Mexico’s got bigger troubles than a dose of flu

“Poor Mexico”, a former Mexican leader once sighed, “so far from God and so close to the United States.” Swine flu is the latest blow, hampering domestic demand and denting tourism, Mexico’s third-largest source of foreign currency, says Lex in the FT.

Yet this week the panic finally abated – America’s Centres for Disease Control and Prevention reckons it may be no more severe than a seasonal flu strain.

The mortality rate in Mexico is dwindling, with Citigroup noting that “the worst of swine flu seems to have passed”. After wobbling last Monday, the stockmarket has regained its footing and continued to rise with other world markets; Mexico’s Bolsa index is up by 30% over the past two months.

That’s partly because 17 of Mexico’s biggest pension funds will now be ploughing all new workers’ pension contributions into stocks.
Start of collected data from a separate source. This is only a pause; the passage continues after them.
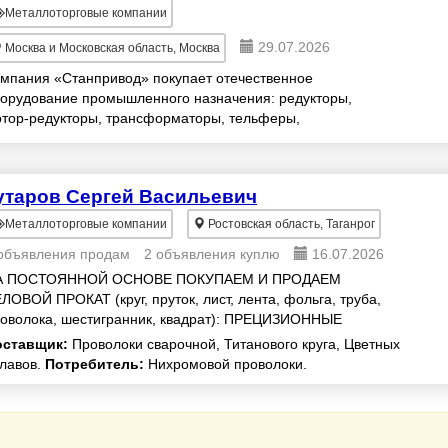
Металлоторговые компании
29.07.2026
Москва и Московская область, Москва
мпания «Станпривод» покупает отечественное
орудование промышленного назначения: редукторы,
тор-редукторы, трансформаторы, тельферы,
ектродвигатели, задвижки, насосы, гидротолкатели,
бедки, э...
утаров Сергей Васильевич
Металлоторговые компании
Ростовская область, Таганрог
объявления продам
2 объявления куплю
16.07.2026
А ПОСТОЯННОЙ ОСНОВЕ ПОКУПАЕМ И ПРОДАЕМ
ЛОВОЙ ПРОКАТ (круг, пруток, лист, лента, фольга, труба,
оволока, шестигранник, квадрат): ПРЕЦИЗИОННЫЕ
ЛАВЫ: 80НХС, 79НМ, 76НХД, ХН70Ю, Х20Н80, Х15Н60,
оставщик:
Проволоки сварочной, Титанового круга, Цветных
Н...
лавов.
Потребитель:
Нихромовой проволоки.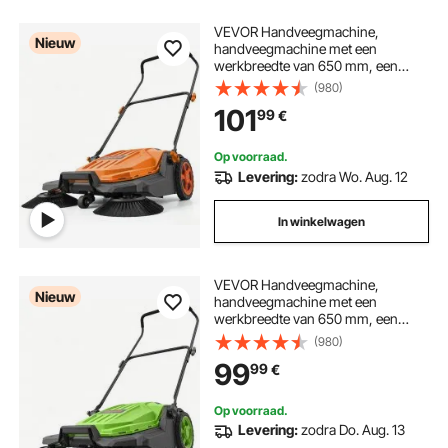
VEVOR Handveegmachine,
Nieuw
handveegmachine met een
werkbreedte van 650 mm, een
opvangbak van 18,9 liter en een
(980)
verstelbare, inklapbare handgreep,
101
99
€
vloerreinigingsmachine voor erven,
looppaden, terrassen en garages –
Oranje
Op voorraad.
Levering:
zodra Wo. Aug. 12
In winkelwagen
VEVOR Handveegmachine,
Nieuw
handveegmachine met een
werkbreedte van 650 mm, een
opvangbak van 18,9 liter en een
(980)
verstelbare, inklapbare handgreep,
99
99
€
vloerreinigingsmachine voor erven,
looppaden, terrassen en garages –
Groen
Op voorraad.
Levering:
zodra Do. Aug. 13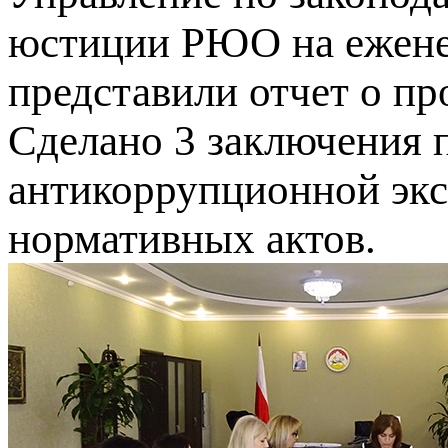
юстиции РЮО на ежене
представили отчет о пр
Сделано 3 заключения 
антикоррупционной экс
нормативных актов.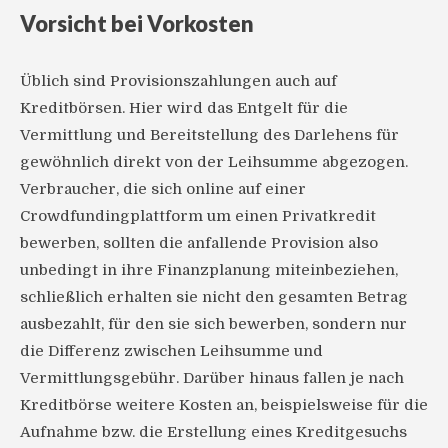
Vorsicht bei Vorkosten
Üblich sind Provisionszahlungen auch auf
Kreditbörsen. Hier wird das Entgelt für die
Vermittlung und Bereitstellung des Darlehens für
gewöhnlich direkt von der Leihsumme abgezogen.
Verbraucher, die sich online auf einer
Crowdfundingplattform um einen Privatkredit
bewerben, sollten die anfallende Provision also
unbedingt in ihre Finanzplanung miteinbeziehen,
schließlich erhalten sie nicht den gesamten Betrag
ausbezahlt, für den sie sich bewerben, sondern nur
die Differenz zwischen Leihsumme und
Vermittlungsgebühr. Darüber hinaus fallen je nach
Kreditbörse weitere Kosten an, beispielsweise für die
Aufnahme bzw. die Erstellung eines Kreditgesuchs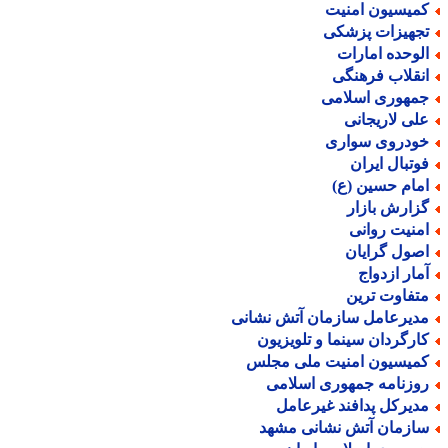
میسیون امنیت
جهیزات پزشکی
لوحده امارات
نقلاب فرهنگی
مهوری اسلامی
لی لاریجانی
ودروی سواری
وتبال ایران
مام حسین (ع)
زارش بازار
منیت روانی
صول گرایان
مار ازدواج
تفاوت ترین
دیرعامل سازمان آتش نشانی
ارگردان سینما و تلویزیون
میسیون امنیت ملی مجلس
وزنامه جمهوری اسلامی
دیرکل پدافند غیرعامل
ازمان آتش نشانی مشهد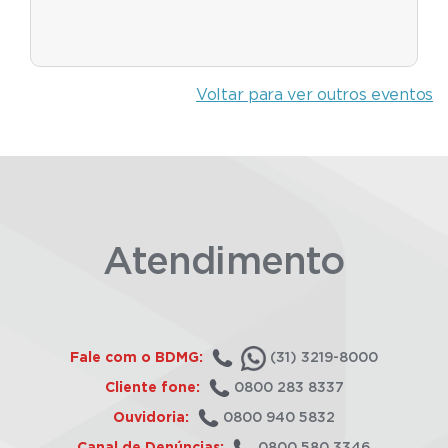
Voltar para ver outros eventos
Atendimento
Fale com o BDMG:
(31) 3219-8000
Cliente fone:
0800 283 8337
Ouvidoria:
0800 940 5832
Canal de Denúncias:
0800 580 3346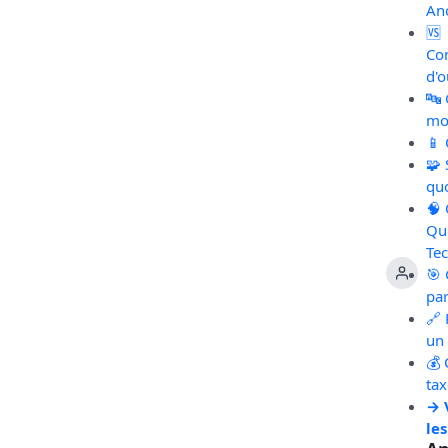
An
🆚
Co
d'o
🔤
mot
📱
🧩
qu
🧠
Qu
Te
🎯 
pa
🔗 
un 
💰 
ta
→ 
les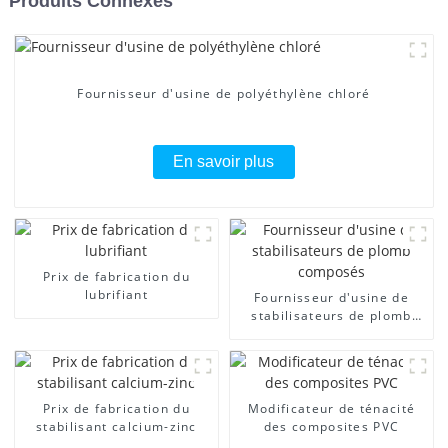
Produits Connexes
Fournisseur d'usine de polyéthylène chloré
En savoir plus
Prix ​​de fabrication du
lubrifiant
Fournisseur d'usine de
stabilisateurs de plomb
composés
Prix ​​de fabrication du
Modificateur de ténacité
stabilisant calcium-zinc
des composites PVC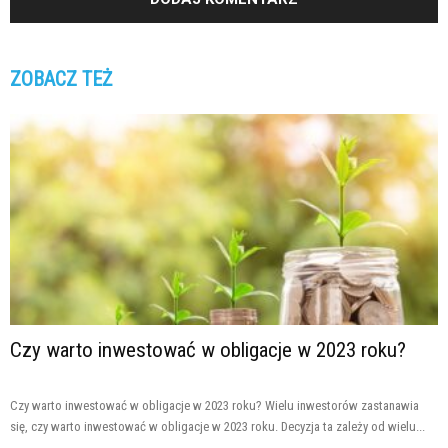
ZOBACZ TEŻ
Czy warto inwestować w obligacje w 2023 roku?
Czy warto inwestować w obligacje w 2023 roku? Wielu inwestorów zastanawia
się, czy warto inwestować w obligacje w 2023 roku. Decyzja ta zależy od wielu...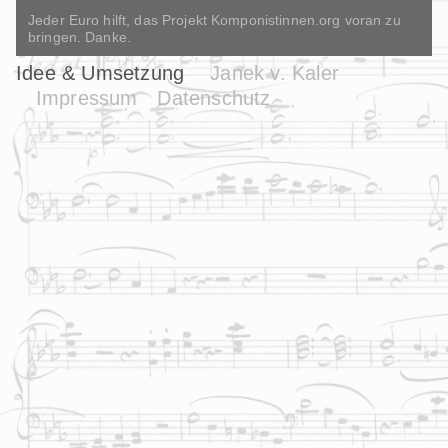
Jeder Euro hilft, das Projekt Komponistinnen.org voran zu
bringen. Danke.
Idee & Umsetzung
Janek v. Kaler
Impressum
Datenschutz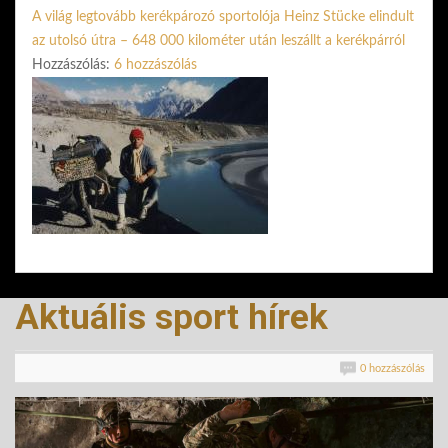
A világ legtovább kerékpározó sportolója Heinz Stücke elindult
az utolsó útra – 648 000 kilométer után leszállt a kerékpárról
Hozzászólás:
6 hozzászólás
Aktuális sport hírek
0 hozzászólás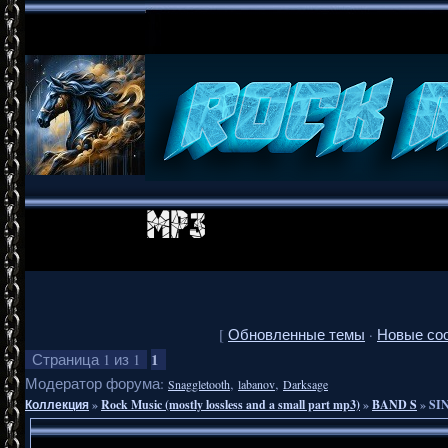
[
Обновленные темы
·
Новые со
1
Страница
1
из
1
Модератор форума:
,
,
Snaggletooth
labanov
Darksage
Коллекция
»
Rock Music (mostly lossless and a small part mp3)
»
BAND S
»
SIN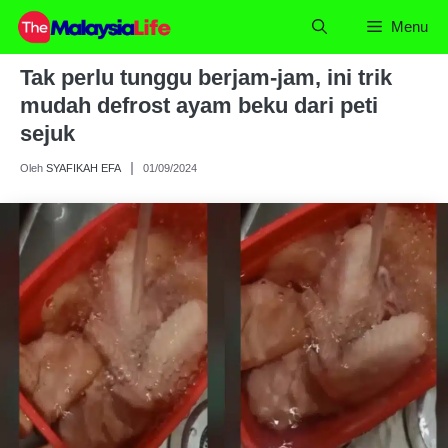
Skip
Menu
to
content
Tak perlu tunggu berjam-jam, ini trik
mudah defrost ayam beku dari peti
sejuk
Oleh
SYAFIKAH EFA
01/09/2024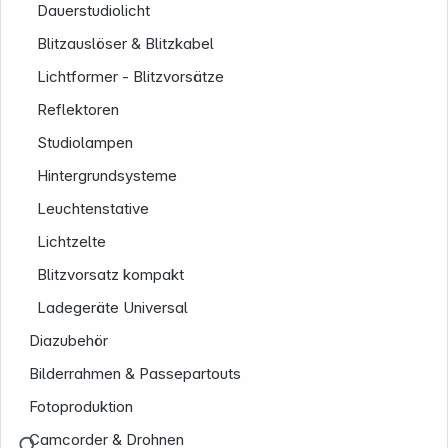
Dauerstudiolicht
Blitzauslöser & Blitzkabel
Lichtformer - Blitzvorsätze
Reflektoren
Studiolampen
Hintergrundsysteme
Leuchtenstative
Lichtzelte
Blitzvorsatz kompakt
Ladegeräte Universal
Diazubehör
Bilderrahmen & Passepartouts
Fotoproduktion
Camcorder & Drohnen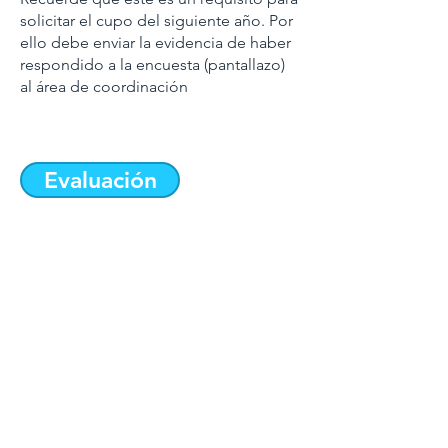
solicitar el cupo del siguiente año. Por
ello debe enviar la evidencia de haber
respondido a la encuesta (pantallazo)
al área de coordinación
Evaluación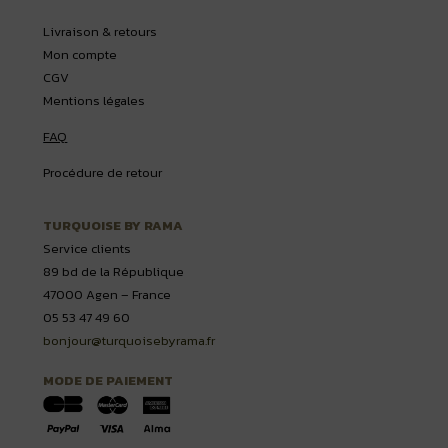
Livraison & retours
Mon compte
CGV
Mentions légales
FAQ
Procédure de retour
TURQUOISE BY RAMA
Service clients
89 bd de la République
47000 Agen – France
05 53 47 49 60
bonjour@turquoisebyrama.fr
MODE DE PAIEMENT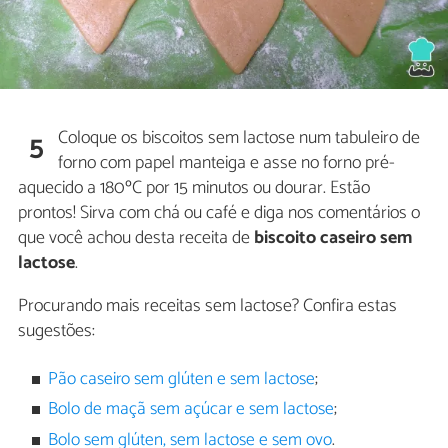
Coloque os biscoitos sem lactose num tabuleiro de
5
forno com papel manteiga e asse no forno pré-
aquecido a 180ºC por 15 minutos ou dourar. Estão
prontos! Sirva com chá ou café e diga nos comentários o
que você achou desta receita de
biscoito caseiro sem
lactose
.
Procurando mais receitas sem lactose? Confira estas
sugestões:
Pão caseiro sem glúten e sem lactose
;
Bolo de maçã sem açúcar e sem lactose
;
Bolo sem glúten, sem lactose e sem ovo
.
Meanwhile, the IMF recently agreed to make money available to Mexico, shoring up confidence in Mexican debt.

But the rally also reflects the fact that a short episode of swine flu is likely to cost the economy just 0.3%-0.5% of GDP, according to the government. Some analysts had expected GDP to shrink by almost 5% anyway in 2009.

With the virus increasingly under control, the key issue for Mexico remains the state of the US economy, which accounts for 25% of Mexican GDP.  And like all emerging markets, it is vulnerable to the murky outlook for global growth.